Com base no relato da vítima, Eliete Santos Carvalho declarou que
conviveu maritalmente com o agressor Sidnei Santos Schell durante período de 03 (três) anos,
narra ainda, que foi pedir ao agressor que arrumasse um botijão de gás de cozinha, pois o que
tinha havia acabado, e que o mesmo, a partir daí, começou à agredi-la verbalmente e durante a
discussão o seu companheiro tentou enforca-lá.

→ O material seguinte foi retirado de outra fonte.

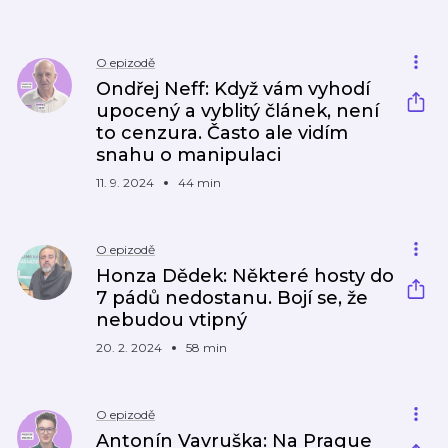
O epizodě
Ondřej Neff: Když vám vyhodí
upocený a vyblitý článek, není
to cenzura. Často ale vidím
snahu o manipulaci
11. 9. 2024
44 min
O epizodě
Honza Dědek: Některé hosty do
7 pádů nedostanu. Bojí se, že
nebudou vtipný
20. 2. 2024
58 min
O epizodě
Antonín Vavruška: Na Prague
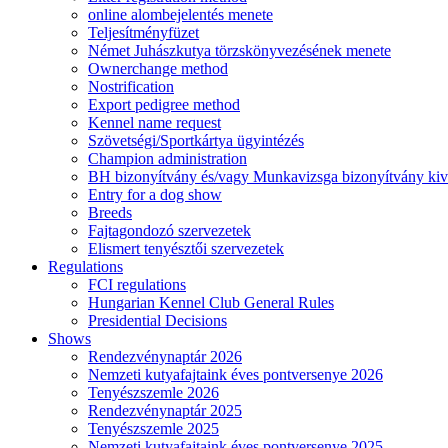
online alombejelentés menete
Teljesítményfüzet
Német Juhászkutya törzskönyvezésének menete
Ownerchange method
Nostrification
Export pedigree method
Kennel name request
Szövetségi/Sportkártya ügyintézés
Champion administration
BH bizonyítvány és/vagy Munkavizsga bizonyítvány kiv
Entry for a dog show
Breeds
Fajtagondozó szervezetek
Elismert tenyésztői szervezetek
Regulations
FCI regulations
Hungarian Kennel Club General Rules
Presidential Decisions
Shows
Rendezvénynaptár 2026
Nemzeti kutyafajtaink éves pontversenye 2026
Tenyészszemle 2026
Rendezvénynaptár 2025
Tenyészszemle 2025
Nemzeti kutyafajtaink éves pontversenye 2025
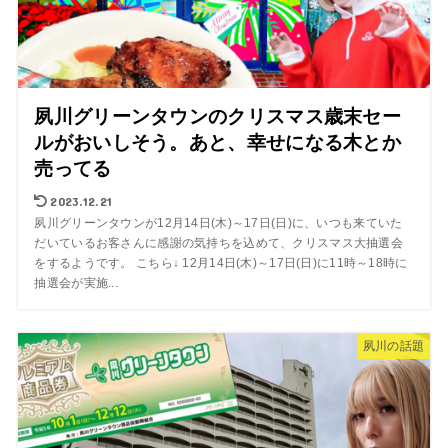
夙川グリーンタウンのクリスマス歳末セー
ルがおいしそう。あと、幸せになる木とか
売ってる
2023.12.21
夙川グリーンタウンが12月14日(木)～17日(日)に、いつも来ていた
だいているお客さんに感謝の気持ちを込めて、クリスマス大抽選会
をするようです。 こちら↓ 12月14日(木)～17日(日)に11時～18時に
抽選会が実施...
夙川の話題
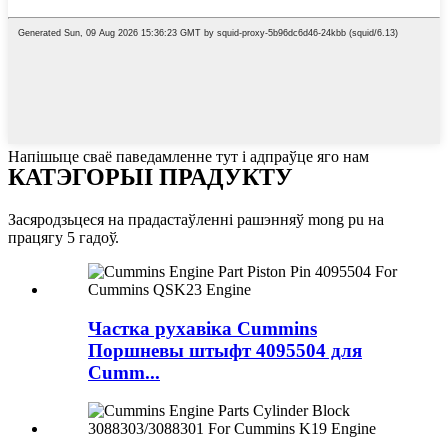
Напішыце сваё паведамленне тут і адпраўце яго нам
КАТЭГОРЫІ ПРАДУКТУ
Засяродзьцеся на прадастаўленні рашэнняў mong pu на
працягу 5 гадоў.
Частка рухавіка Cummins
Поршневы штыфт 4095504 для
Cumm...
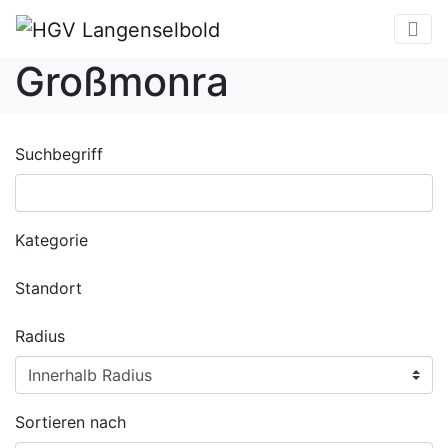
Großmonra
Suchbegriff
Kategorie
Standort
Radius
Sortieren nach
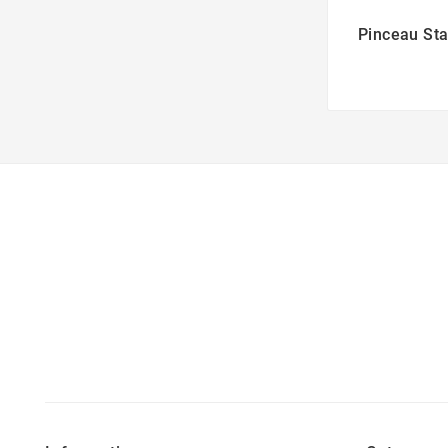
Pinceau Sta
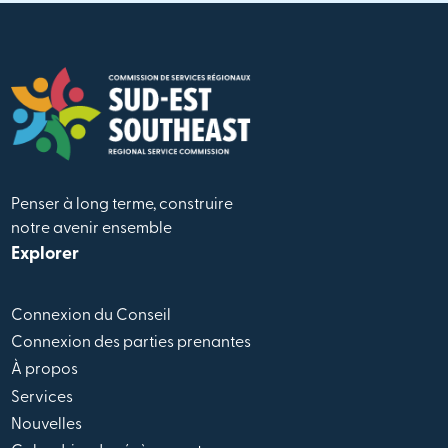
Penser à long terme, construire
notre avenir ensemble
Explorer
Connexion du Conseil
Connexion des parties prenantes
À propos
Services
Nouvelles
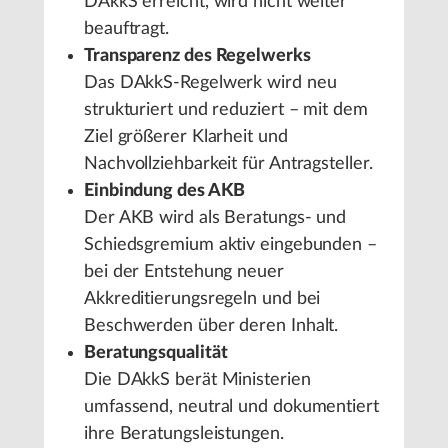
DAkkS erreicht, wird nicht weiter
beauftragt.
Transparenz des Regelwerks
Das DAkkS-Regelwerk wird neu
strukturiert und reduziert – mit dem
Ziel größerer Klarheit und
Nachvollziehbarkeit für Antragsteller.
Einbindung des AKB
Der AKB wird als Beratungs- und
Schiedsgremium aktiv eingebunden –
bei der Entstehung neuer
Akkreditierungsregeln und bei
Beschwerden über deren Inhalt.
Beratungsqualität
Die DAkkS berät Ministerien
umfassend, neutral und dokumentiert
ihre Beratungsleistungen.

A meu ver, o fato relatado está contemplado na Lei 11.340/2006 (Lei
Maria da Penha), que disciplina hipótese de violência doméstica e familiar contra a mulher,
segundo dispõem os artigos 5º e incisos, e artigo 7º e incisos da referida Lei:
“Art. 5º Para os efeitos desta Lei, configura violência doméstica e
familiar contra a mulher qualquer ação ou omissão baseada no gênero que lhe
cause morte, lesão, sofrimento físico, sexual ou psicológico e dano moral ou
patrimonial:
I - no âmbito da unidade doméstica, compreendida como o espaço de
convívio permanente de pessoas, com ou sem vínculo familiar, inclusive as
esporadicamente agregadas;
II - no âmbito da família, compreendida como a comunidade formada
por indivíduos que são ou se consideram aparentados, unidos por laços naturais,
por afinidade ou por vontade expressa;
III - em qualquer relação íntima de afeto, na qual o agressor conviva
ou tenha convivido com a ofendida, independentemente de coabitação.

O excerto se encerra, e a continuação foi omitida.